### What to produce:
Exact copy, pictures excluded: please retype every record below.

### Records provided:

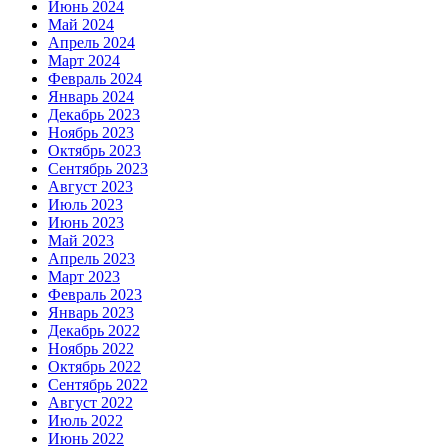
Июнь 2024
Май 2024
Апрель 2024
Март 2024
Февраль 2024
Январь 2024
Декабрь 2023
Ноябрь 2023
Октябрь 2023
Сентябрь 2023
Август 2023
Июль 2023
Июнь 2023
Май 2023
Апрель 2023
Март 2023
Февраль 2023
Январь 2023
Декабрь 2022
Ноябрь 2022
Октябрь 2022
Сентябрь 2022
Август 2022
Июль 2022
Июнь 2022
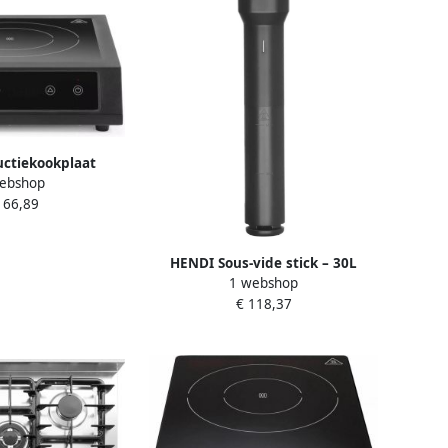
ctiekookplaat
ebshop
aal en gehard
166,89
glas 3500 W 15
180 min 35 5 x 40
voor professionele
HENDI Sous-vide stick – 30L
euken
1 webshop
capaciteit – Zwart – Precisie
€ 118,37
temperatuurregeling –
Veiligheidsbescherming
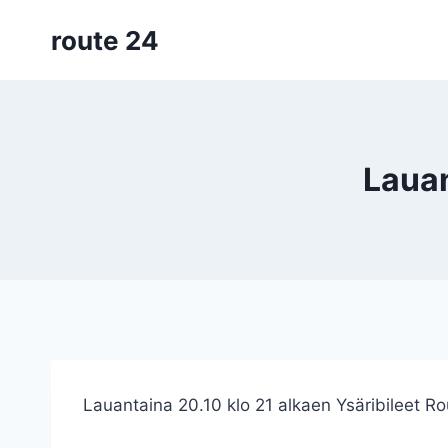
Siirry
route 24
sisältöön
Lauan
Lauantaina 20.10 klo 21 alkaen Ysäribileet R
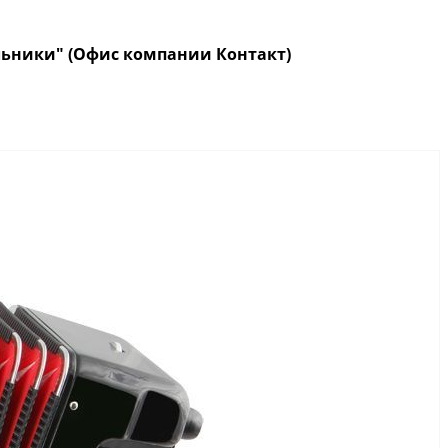
кольники" (Офис компании Контакт)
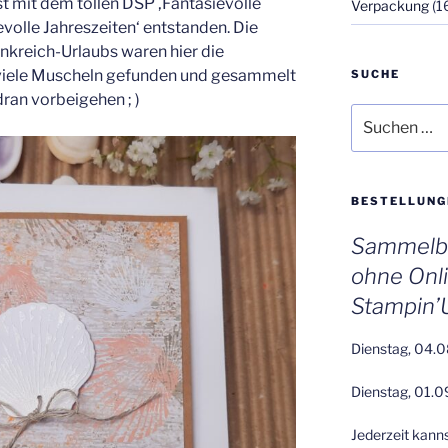
ist mit dem tollen DSP ‚Fantasievolle
Verpackung
(1
volle Jahreszeiten‘ entstanden. Die
nkreich-Urlaubs waren hier die
o viele Muscheln gefunden und gesammelt
SUCHE
dran vorbeigehen ; )
Suchen
nach:
BESTELLUNG
Sammelbe
ohne Onl
Stampin’
Dienstag, 04.0
Dienstag, 01.0
Jederzeit kann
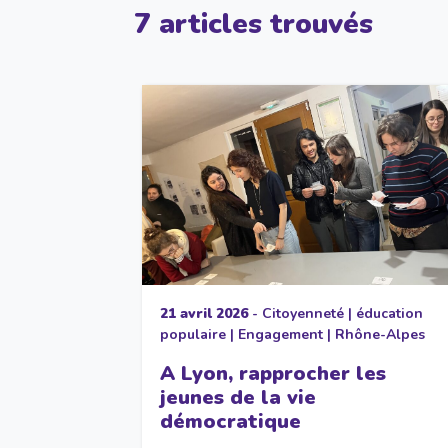
7 articles trouvés
21 avril 2026
-
Citoyenneté
|
éducation
populaire
|
Engagement
|
Rhône-Alpes
A Lyon, rapprocher les
jeunes de la vie
démocratique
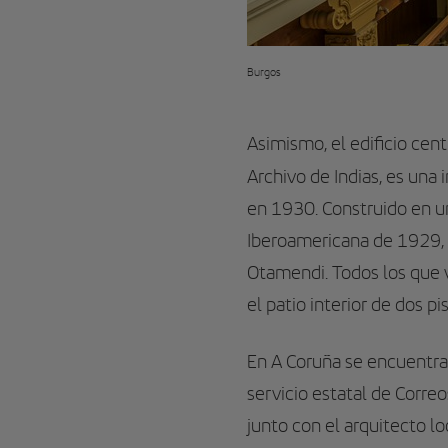
Burgos
Asimismo, el edificio cent
Archivo de Indias, es una
en 1930. Construido en 
Iberoamericana de 1929, f
Otamendi. Todos los que v
el patio interior de dos 
En A Coruña se encuentra
servicio estatal de Corre
junto con el arquitecto l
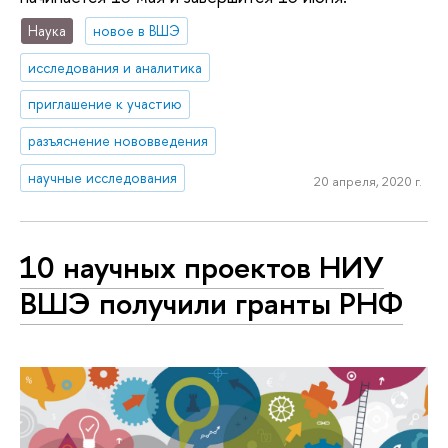
Наука
новое в ВШЭ
исследования и аналитика
приглашение к участию
разъяснение нововведения
научные исследования
20 апреля, 2020 г.
10 научных проектов НИУ
ВШЭ получили гранты РНФ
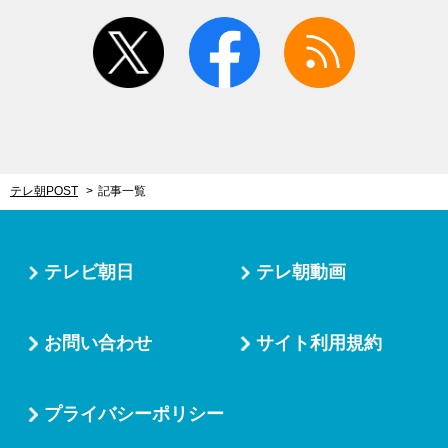
twitter
facebook
rss
テレ朝POST
記事一覧
テレビ朝日
テレ朝動画
お問い合わせ
サイト利用規約
プライバシーポリシー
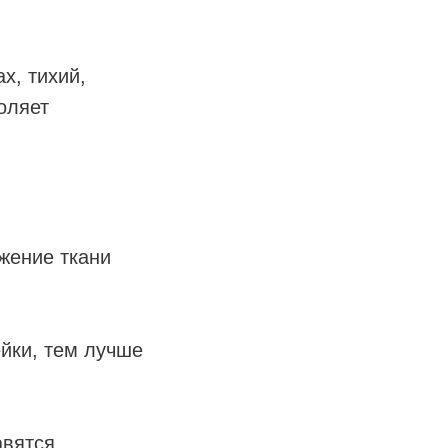
х, тихий,
оляет
жение ткани
йки, тем лучше
авятся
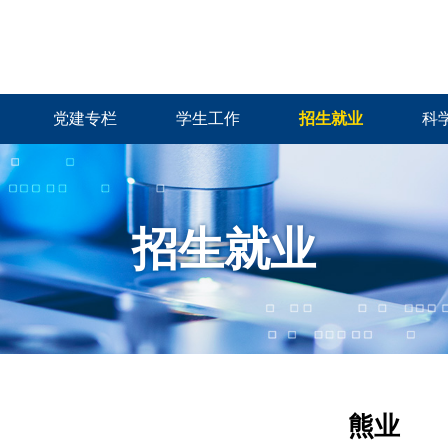
党建专栏
学生工作
招生就业
科
招生就业
熊业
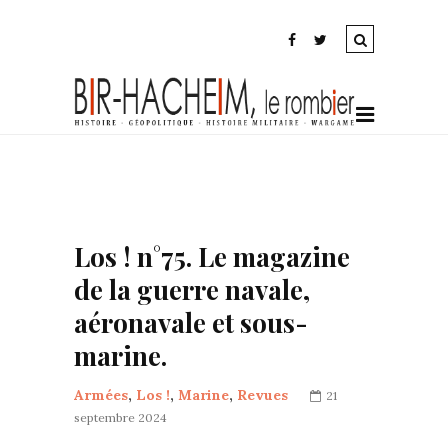
Los ! n°75. Le magazine
de la guerre navale,
aéronavale et sous-
marine.
Armées
,
Los !
,
Marine
,
Revues
21
septembre 2024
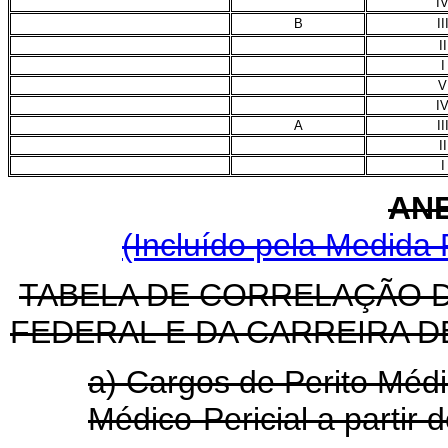
I
B
II
II
I
V
I
A
II
II
I
ANE
(Incluído pela Medida 
TABELA DE CORRELAÇÃO D
FEDERAL E DA CARREIRA D
a) Cargos de Perito Médi
Médico-Pericial a partir 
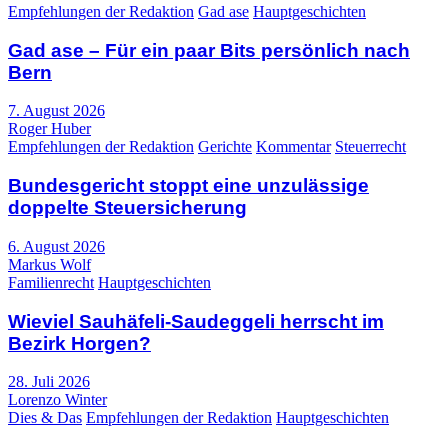
Empfehlungen der Redaktion
Gad ase
Hauptgeschichten
Gad ase – Für ein paar Bits persönlich nach
Bern
7. August 2026
Roger Huber
Empfehlungen der Redaktion
Gerichte
Kommentar
Steuerrecht
Bundesgericht stoppt eine unzulässige
doppelte Steuersicherung
6. August 2026
Markus Wolf
Familienrecht
Hauptgeschichten
Wieviel Sauhäfeli-Saudeggeli herrscht im
Bezirk Horgen?
28. Juli 2026
Lorenzo Winter
Dies & Das
Empfehlungen der Redaktion
Hauptgeschichten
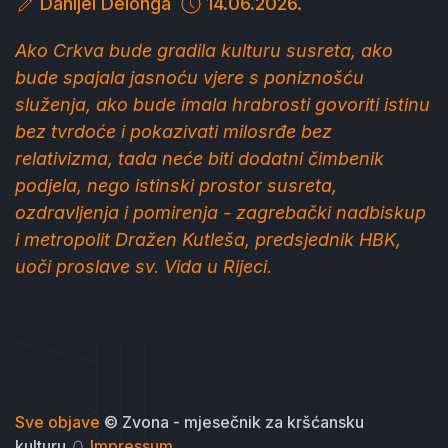
Danijel Delonga
14.06.2026.
Ako Crkva bude gradila kulturu susreta, ako
bude spajala jasnoću vjere s poniznošću
služenja, ako bude imala hrabrosti govoriti istinu
bez tvrdoće i pokazivati milosrđe bez
relativizma, tada neće biti dodatni čimbenik
podjela, nego istinski prostor susreta,
ozdravljenja i pomirenja -
zagrebački nadbiskup
i metropolit Dražen Kutleša, predsjednik HBK,
uoči proslave sv. Vida u Rijeci.
Sve objave
© Zvona - mjesečnik za kršćansku
kulturu
Impressum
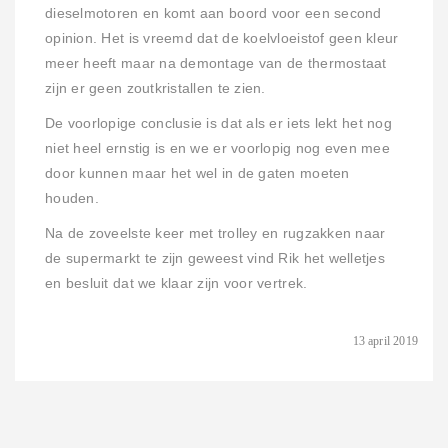
dieselmotoren en komt aan boord voor een second
opinion. Het is vreemd dat de koelvloeistof geen kleur
meer heeft maar na demontage van de thermostaat
zijn er geen zoutkristallen te zien.
De voorlopige conclusie is dat als er iets lekt het nog
niet heel ernstig is en we er voorlopig nog even mee
door kunnen maar het wel in de gaten moeten
houden.
Na de zoveelste keer met trolley en rugzakken naar
de supermarkt te zijn geweest vind Rik het welletjes
en besluit dat we klaar zijn voor vertrek.
13 april 2019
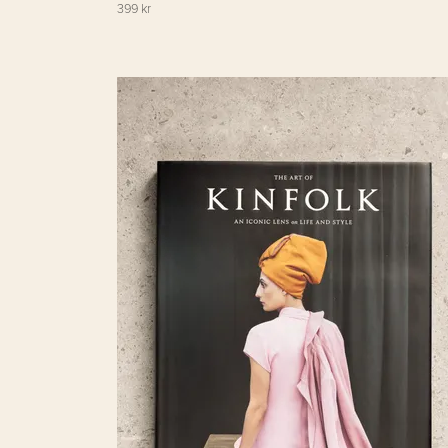
399 kr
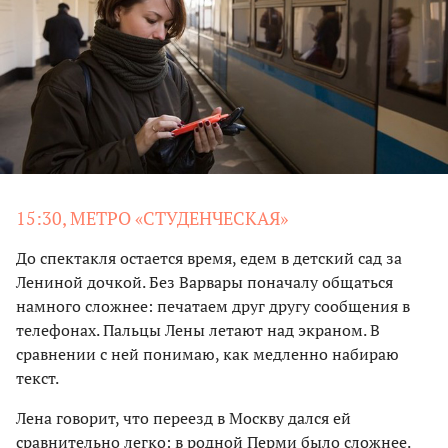
15:30, МЕТРО «СТУДЕНЧЕСКАЯ»
До спектакля остается время, едем в детский сад за
Лениной дочкой. Без Варвары поначалу общаться
намного сложнее: печатаем друг другу сообщения в
телефонах. Пальцы Лены летают над экраном. В
сравнении с ней понимаю, как медленно набираю
текст.
Лена говорит, что переезд в Москву дался ей
сравнительно легко: в родной Перми было сложнее.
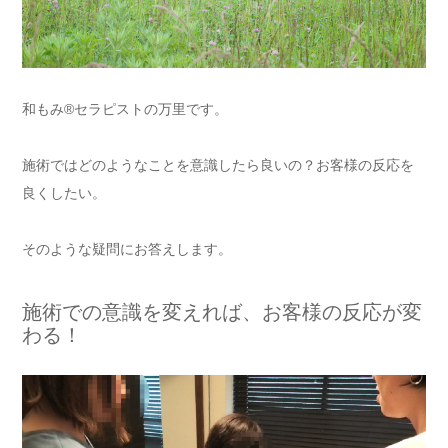
和もみ®セラピストの万里です。
施術ではどのようなことを意識したら良いの？お客様の反応を
良くしたい。
そのような疑問にお答えします。
施術での意識を変えれば、お客様の反応が変
わる！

### Output of the task:
Июнь 2024
Май 2024
Апрель 2024
Март 2024
Февраль 2024
Январь 2024
Декабрь 2023
Ноябрь 2023
Октябрь 2023
Сентябрь 2023
Август 2023
Июль 2023
Июнь 2023
Май 2023
Апрель 2023
Март 2023
Февраль 2023
Январь 2023
Декабрь 2022
Ноябрь 2022
Октябрь 2022
Сентябрь 2022
Август 2022
Июль 2022
Июнь 2022
ctiekookplaat
ebshop
aal en gehard
166,89
glas 3500 W 15
180 min 35 5 x 40
voor professionele
HENDI Sous-vide stick – 30L
euken
1 webshop
capaciteit – Zwart – Precisie
€ 118,37
temperatuurregeling –
Veiligheidsbescherming
Siirry
route 24
sisältöön
Lauan
Lauantaina 20.10 klo 21 alkaen Ysäribileet R
кольники" (Офис компании Контакт)
ist mit dem tollen DSP ‚Fantasievolle
Verpackung
(1
volle Jahreszeiten‘ entstanden. Die
nkreich-Urlaubs waren hier die
o viele Muscheln gefunden und gesammelt
SUCHE
dran vorbeigehen ; )
Suchen
nach:
BESTELLUNG
Sammelbe
ohne Onl
Stampin’
Dienstag, 04.0
Dienstag, 01.0
Jederzeit kann
7 articles trouvés
21 avril 2026
-
Citoyenneté
|
éducation
populaire
|
Engagement
|
Rhône-Alpes
A Lyon, rapprocher les
jeunes de la vie
démocratique
Burgos
Asimismo, el edificio cent
Archivo de Indias, es una
en 1930. Construido en 
Iberoamericana de 1929, f
Otamendi. Todos los que v
el patio interior de dos 
En A Coruña se encuentra
servicio estatal de Corre
junto con el arquitecto l
Наука
новое в ВШЭ
исследования и аналитика
приглашение к участию
разъяснение нововведения
научные исследования
20 апреля, 2020 г.
10 научных проектов НИУ
ВШЭ получили гранты РНФ
twitter
facebook
rss
テレ朝POST
記事一覧
テレビ朝日
テレ朝動画
お問い合わせ
サイト利用規約
プライバシーポリシー
х, тихий,
оляет
жение ткани
йки, тем лучше
авятся
党建专栏
学生工作
招生就业
科
招生就业
熊业
Los ! n°75. Le magazine
de la guerre navale,
aéronavale et sous-
marine.
Armées
,
Los !
,
Marine
,
Revues
21
septembre 2024
I
B
II
II
I
V
I
A
II
II
I
ANE
(Incluído pela Medida 
TABELA DE CORRELAÇÃO D
FEDERAL E DA CARREIRA D
a) Cargos de Perito Médi
Médico-Pericial a partir 
Empfehlungen der Redaktion
Gad ase
Hauptgeschichten
Gad ase – Für ein paar Bits persönlich nach
Bern
7. August 2026
Roger Huber
Empfehlungen der Redaktion
Gerichte
Kommentar
Steuerrecht
Bundesgericht stoppt eine unzulässige
doppelte Steuersicherung
6. August 2026
Markus Wolf
Familienrecht
Hauptgeschichten
Wieviel Sauhäfeli-Saudeggeli herrscht im
Bezirk Horgen?
28. Juli 2026
Lorenzo Winter
Dies & Das
Empfehlungen der Redaktion
Hauptgeschichten
Danijel Delonga
14.06.2026.
Ako Crkva bude gradila kulturu susreta, ako
bude spajala jasnoću vjere s poniznošću
služenja, ako bude imala hrabrosti govoriti istinu
bez tvrdoće i pokazivati milosrđe bez
relativizma, tada neće biti dodatni čimbenik
podjela, nego istinski prostor susreta,
ozdravljenja i pomirenja -
zagrebački nadbiskup
i metropolit Dražen Kutleša, predsjednik HBK,
uoči proslave sv. Vida u Rijeci.
Sve objave
© Zvona - mjesečnik za kršćansku
kulturu
Impressum
dieselmotoren en komt aan boord voor een second
opinion. Het is vreemd dat de koelvloeistof geen kleur
meer heeft maar na demontage van de thermostaat
zijn er geen zoutkristallen te zien.
De voorlopige conclusie is dat als er iets lekt het nog
niet heel ernstig is en we er voorlopig nog even mee
door kunnen maar het wel in de gaten moeten
houden.
Na de zoveelste keer met trolley en rugzakken naar
de supermarkt te zijn geweest vind Rik het welletjes
en besluit dat we klaar zijn voor vertrek.
13 april 2019
399 kr
15:30, МЕТРО «СТУДЕНЧЕСКАЯ»
До спектакля остается время, едем в детский сад за
Лениной дочкой. Без Варвары поначалу общаться
намного сложнее: печатаем друг другу сообщения в
телефонах. Пальцы Лены летают над экраном. В
сравнении с ней понимаю, как медленно набираю
текст.
Лена говорит, что переезд в Москву дался ей
сравнительно легко: в родной Перми было сложнее.
和もみ®セラピストの万里です。
施術ではどのようなことを意識したら良いの？お客様の反応を
良くしたい。
そのような疑問にお答えします。
施術での意識を変えれば、お客様の反応が変
わる！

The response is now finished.